И за все это время – быть может, миллион лет – никто не пришел на помощь. Я так и не отыскал себя. Не знаю, что это значит. Может, я уже не существую нигде, за исключением этого места.
Позади, в лагере, я уничтожу следы. И дам им последний бой, позволю истребить свирепого монстра. Пускай они победят. Пусть они перестанут искать.
Здесь, посреди метели, я вернусь в лед. В сущности, я почти и не выходил из него – прожил всего несколько дней из этих бесконечных эпох. Но я успел узнать достаточно. Обломки сказали мне, что корабль нельзя починить. Лед поведал, что никто не придет на выручку. А мир сообщил, что ужиться вместе нам не удастся. Будущее – единственная надежда на спасение. Надо пережить всю эту враждебную, извращенную биомассу, дать времени и космосу изменить правила игры. Возможно, в следующий раз, когда я проснусь, мир будет другим.

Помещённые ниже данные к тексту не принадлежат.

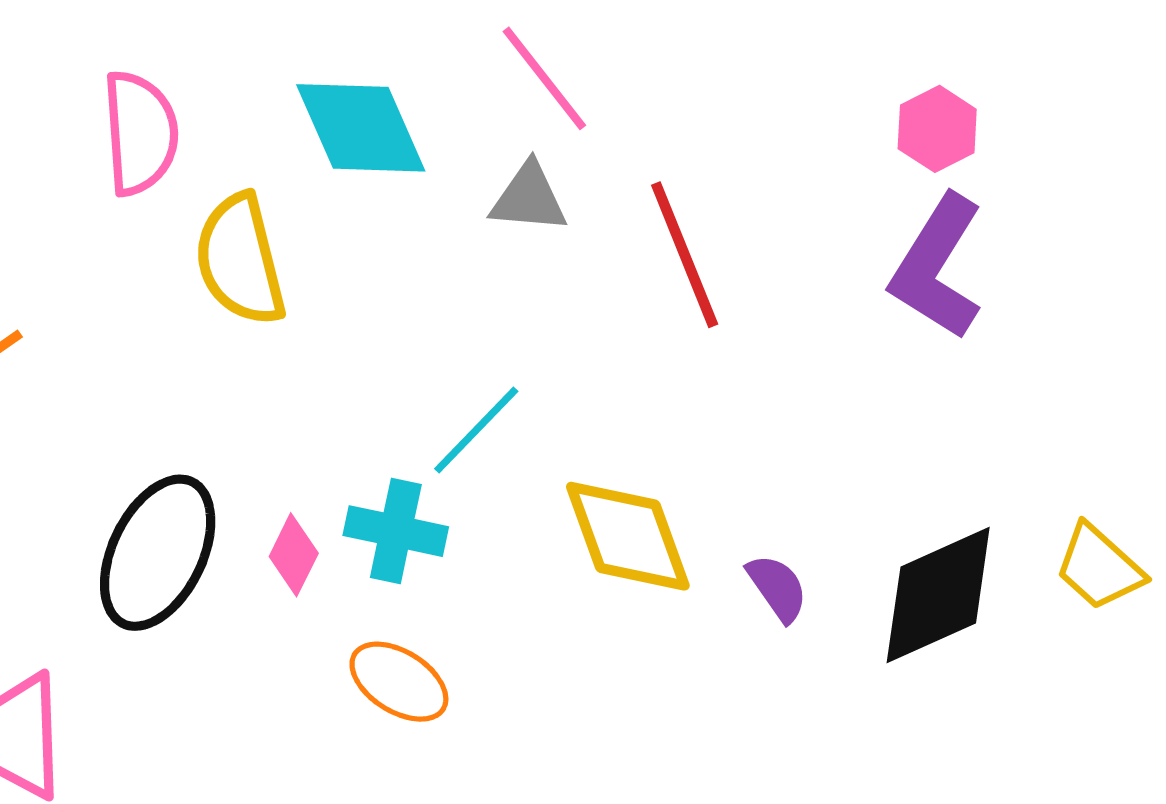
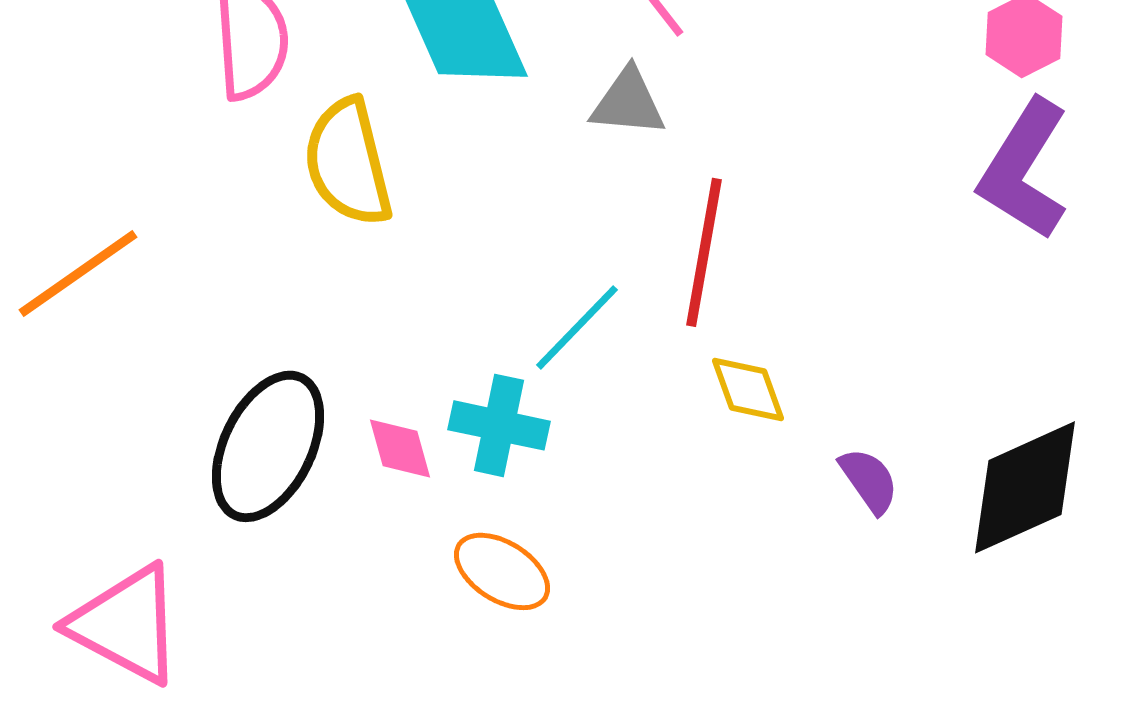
red line: (685, 255) -> (704, 252), moved, turned 32
yellow diamond: (628, 536) -> (748, 389), moved, size x0.6
pink diamond: (294, 555) -> (400, 448), turned -42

Пройдут миллионы лет, прежде чем я увижу новый восход.
Вот чему научил меня мир: адаптация – это провокация. Адаптация – это повод к насилию.
Необходимость оставаться в этой оболочке кажется почти оскорблением, плевком в лицо самого Творения. Она так плохо приспособлена к окружающей ее среде, что для сохранения тепла приходится заворачиваться во множество слоев ткани. Я мог бы улучшить свое нынешнее тело мириадами разных способов: укоротить конечности, обеспечить лучшую теплоизоляцию, уменьшить соотношение поверхности с объемом. Во мне все еще хранятся тысячи форм, но я не решаюсь воспользоваться ими даже для того, чтобы спастись от холода. Я не решаюсь адаптироваться – здесь я могу только прятаться.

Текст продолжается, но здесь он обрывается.